The regiment would then lose about one-third of its number at the Battle of Antietam in September.

“For the gallantry exhibited in this engagement, and especially for the heroic daring displayed in the charge which cleared the enemy from the grove, where stood the little church, around which was the severest fighting,” Bates wrote. “Colonel Stainrook, the brigade commander, presented the regiment on the field, with a stand of colors. General George S. Greene, commanding the division, in a letter to (Pennsylvania) Governor Curtin, says ‘The One Hundred and Eleventh Regiment behaved gallantly at the battle of Antietam, where I was witness to its good conduct.’ It went into the fight with three hundred muskets, and lost thirty-three killed or mortally wounded, seventy-one wounded, and seven missing.

With Cobham back in the ranks by the time of Gettysburg, the regiment fought on the north end of the Union line in the Culp’s Hill area there.

The inscription on the unit’s memorial at Gettysburg tells of their contribution. “The regiment built these works in the evening of July 2. It was withdrawn with the brigade and, returning during the night, found the enemy in the works. Assisted in repulsing a charge of the enemy at daylight of the 3rd and after seven ours and a half of continuous fighting in which it participated, regained the works and held them until the close of the battle.”

While 1,850 served in the unit, the regiment “carried into action 259 officers and men” at Gettysburg, with five men killed, and 18 total wounded.

After pursuing Lee back into Virginia after Gettysburg, the 111th was then transferred to the army currently engaged at Chattanooga.

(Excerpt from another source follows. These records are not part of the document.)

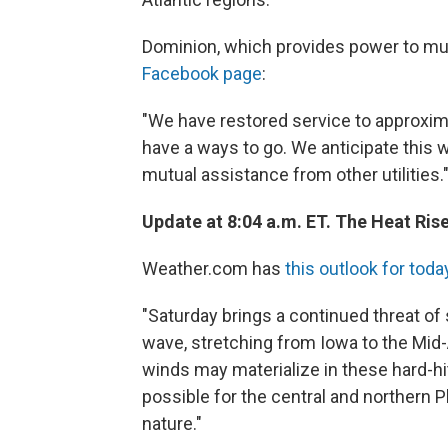
Dominion, which provides power to much 
Facebook page
:
"We have restored service to approxim
have a ways to go. We anticipate this w
mutual assistance from other utilities.
Update at 8:04 a.m. ET. The Heat Rise
Weather.com has
this outlook for toda
"Saturday brings a continued threat of
wave, stretching from Iowa to the Mid
winds may materialize in these hard-hi
possible for the central and northern 
nature."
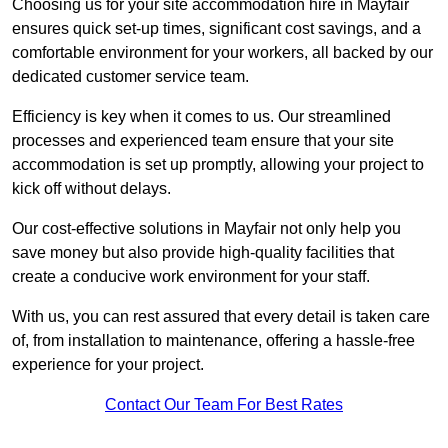
Choosing us for your site accommodation hire in Mayfair
ensures quick set-up times, significant cost savings, and a
comfortable environment for your workers, all backed by our
dedicated customer service team.
Efficiency is key when it comes to us. Our streamlined
processes and experienced team ensure that your site
accommodation is set up promptly, allowing your project to
kick off without delays.
Our cost-effective solutions in Mayfair not only help you
save money but also provide high-quality facilities that
create a conducive work environment for your staff.
With us, you can rest assured that every detail is taken care
of, from installation to maintenance, offering a hassle-free
experience for your project.
Contact Our Team For Best Rates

Traveling as part of the army commanded by Gen. William T. Sherman on his drive to Atlanta, arrived on the bank of Peach Tree Creek, less than 10 miles from Atlanta on Sept. 19, 1864. “This was crossed before dark, the enemy’s skirmishers being driven from the opposite bluffs-the regiment losing in the charge, one killed and three wounded,” Bates wrote. “A line of works was thrown up, but at noon of the following day, the brigade was moved forward and massed, as was understood, in rear of the First and Second Brigades. At three o’clock P. M., the enemy attacked in full force, and with singular impetuosity. The One Hundred and Eleventh was immediately thrown forward to meet him, and advancing across a ravine, and up the opposite slope, found, on arriving at the summit, its right suddenly enveloped, front, flank, and rear, by the foe, who was advancing through a gap in the line, and was now struggling fiercely for the mastery. Without support, and taken at a great disadvantage, the regiment made a heroic stand, but was finally forced back a short distance, where the line was re-formed and held. The fighting was, for the most part, hand to hand, and very severe.

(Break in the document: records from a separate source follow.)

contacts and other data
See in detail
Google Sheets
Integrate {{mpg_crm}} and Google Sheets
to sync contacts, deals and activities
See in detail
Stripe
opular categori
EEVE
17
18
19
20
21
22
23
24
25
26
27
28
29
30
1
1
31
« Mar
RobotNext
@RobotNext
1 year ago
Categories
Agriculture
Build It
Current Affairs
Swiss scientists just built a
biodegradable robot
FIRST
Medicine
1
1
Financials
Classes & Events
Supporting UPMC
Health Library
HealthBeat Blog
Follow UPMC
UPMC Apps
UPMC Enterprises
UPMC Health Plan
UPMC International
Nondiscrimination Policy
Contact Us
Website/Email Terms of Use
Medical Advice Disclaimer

The unit suffered 18 men killed.

One was Colonel Cobham.

Near the close of the struggle Colonel Cobham fell, mortally wounded, and expired on the field,” Bates wrote. “The loss was seventeen killed and twenty-seven wounded.”

Cobham was awarded a posthumous brevet promotion to the rank of brigadier general on July 19, 1864, predated to before his death.

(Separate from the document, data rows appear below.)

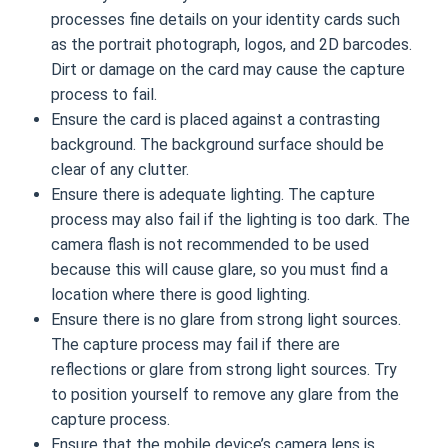
processes fine details on your identity cards such
as the portrait photograph, logos, and 2D barcodes.
Dirt or damage on the card may cause the capture
process to fail.
Ensure the card is placed against a contrasting
background. The background surface should be
clear of any clutter.
Ensure there is adequate lighting. The capture
process may also fail if the lighting is too dark. The
camera flash is not recommended to be used
because this will cause glare, so you must find a
location where there is good lighting.
Ensure there is no glare from strong light sources.
The capture process may fail if there are
reflections or glare from strong light sources. Try
to position yourself to remove any glare from the
capture process.
Ensure that the mobile device’s camera lens is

With the war winding down headed into early 1865, the 111th started on the Carolina Campaign, moving back up through South Carolina and into North Carolina by March.

The 111th then merged but the name stuck.

“The One Hundred and Ninth, and One Hundred and Eleventh Regiments, having served side by side, since the Spring of 1862, at the request of their commanding officers, seconded by the men, were here consolidated, eight hundred and eighty-five strong, as the One Hundred and Eleventh Regiment,” Bates wrote. “After the surrender of Johnston, which soon followed, the command moved to Raleigh, and thence, by way of Richmond, to Washington, where it participated in the grand review of the National armies. The regiment was here ordered to report to General Augur, commandant of the city, by whom it was assigned to duty in guarding the Old Capitol, Carroll, and other prisons,and where it remained until the 19th of July, when it was mustered out of service.”

Of the 1,850 that served the 111th throughout the course of the war, casualties totaled 691. That included 144 killed in action, 167 killed by disease, 310 wounded and 70 missing or captured, according to their monument at Gettysburg.